→ **EXERCISE**
From the records, pick out and copy each line containing "Posyandu".

→ **RECORDS SUPPLIED**

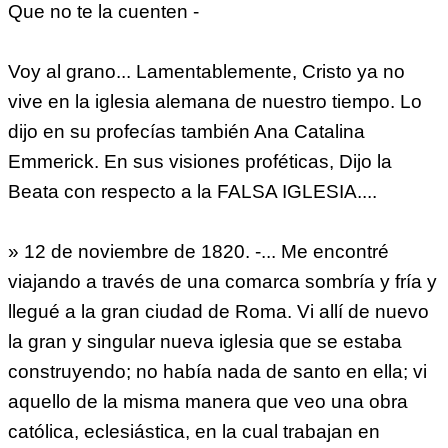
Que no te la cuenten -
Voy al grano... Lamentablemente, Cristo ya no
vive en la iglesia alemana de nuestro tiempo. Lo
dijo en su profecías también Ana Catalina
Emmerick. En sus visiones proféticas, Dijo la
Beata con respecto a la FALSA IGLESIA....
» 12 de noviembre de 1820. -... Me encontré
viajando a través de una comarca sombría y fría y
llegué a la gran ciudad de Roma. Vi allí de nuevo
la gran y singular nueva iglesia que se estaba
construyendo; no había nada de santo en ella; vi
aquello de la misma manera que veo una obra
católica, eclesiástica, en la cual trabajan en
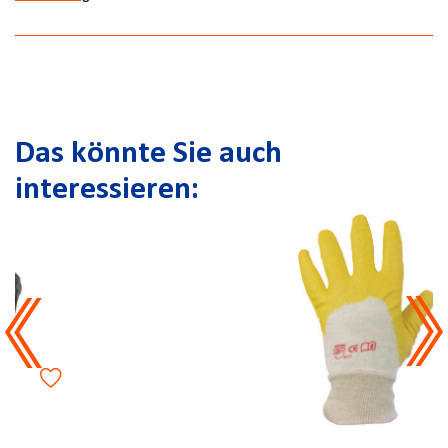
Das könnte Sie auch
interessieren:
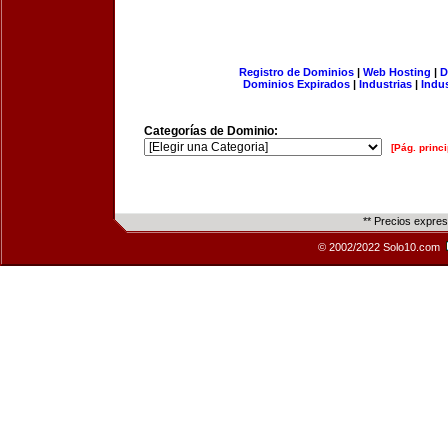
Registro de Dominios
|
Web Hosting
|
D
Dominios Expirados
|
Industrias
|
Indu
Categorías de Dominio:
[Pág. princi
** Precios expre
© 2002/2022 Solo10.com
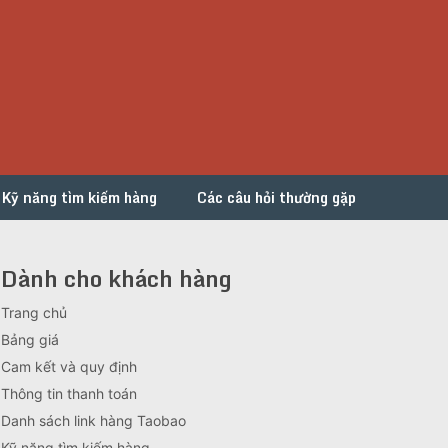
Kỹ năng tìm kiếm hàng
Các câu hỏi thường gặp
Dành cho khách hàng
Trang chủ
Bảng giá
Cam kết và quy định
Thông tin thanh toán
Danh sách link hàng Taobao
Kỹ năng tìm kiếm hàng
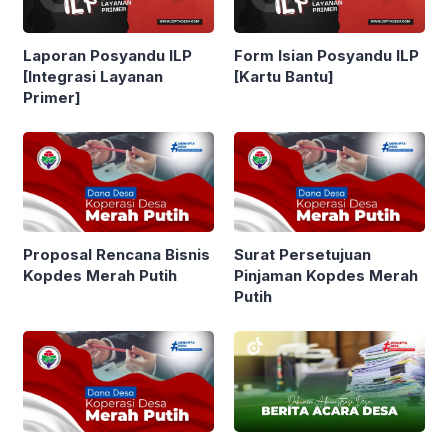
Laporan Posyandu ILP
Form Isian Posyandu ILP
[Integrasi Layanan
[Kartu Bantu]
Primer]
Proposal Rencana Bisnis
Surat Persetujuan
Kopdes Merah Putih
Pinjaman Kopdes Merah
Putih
--
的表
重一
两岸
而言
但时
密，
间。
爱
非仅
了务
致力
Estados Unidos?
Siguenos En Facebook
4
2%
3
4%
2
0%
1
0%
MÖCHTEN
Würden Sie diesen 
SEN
--
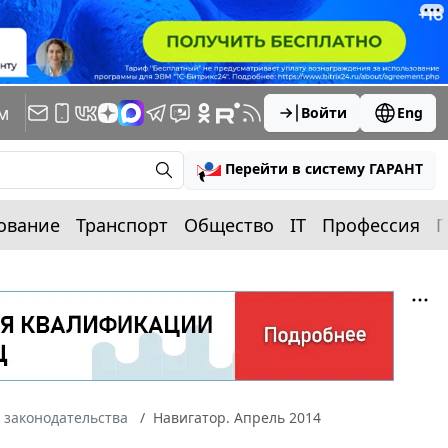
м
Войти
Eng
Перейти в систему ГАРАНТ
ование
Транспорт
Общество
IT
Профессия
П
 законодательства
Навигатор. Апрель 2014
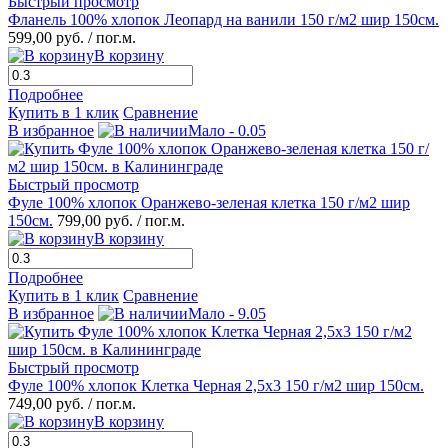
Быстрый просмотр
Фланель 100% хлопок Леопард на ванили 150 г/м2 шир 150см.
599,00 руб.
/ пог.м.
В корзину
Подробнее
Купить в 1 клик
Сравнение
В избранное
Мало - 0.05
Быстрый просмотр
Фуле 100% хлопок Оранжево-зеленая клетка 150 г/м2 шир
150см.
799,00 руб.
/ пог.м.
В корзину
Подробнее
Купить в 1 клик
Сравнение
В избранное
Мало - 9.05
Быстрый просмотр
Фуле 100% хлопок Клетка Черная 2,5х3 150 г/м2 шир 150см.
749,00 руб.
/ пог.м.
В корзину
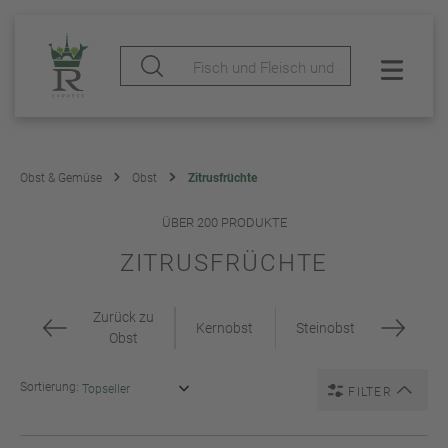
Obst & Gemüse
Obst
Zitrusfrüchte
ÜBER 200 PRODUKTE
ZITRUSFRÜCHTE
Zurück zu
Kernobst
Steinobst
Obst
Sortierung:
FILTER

→ **COMPLETED EXERCISE**
Laporan Posyandu ILP
Form Isian Posyandu ILP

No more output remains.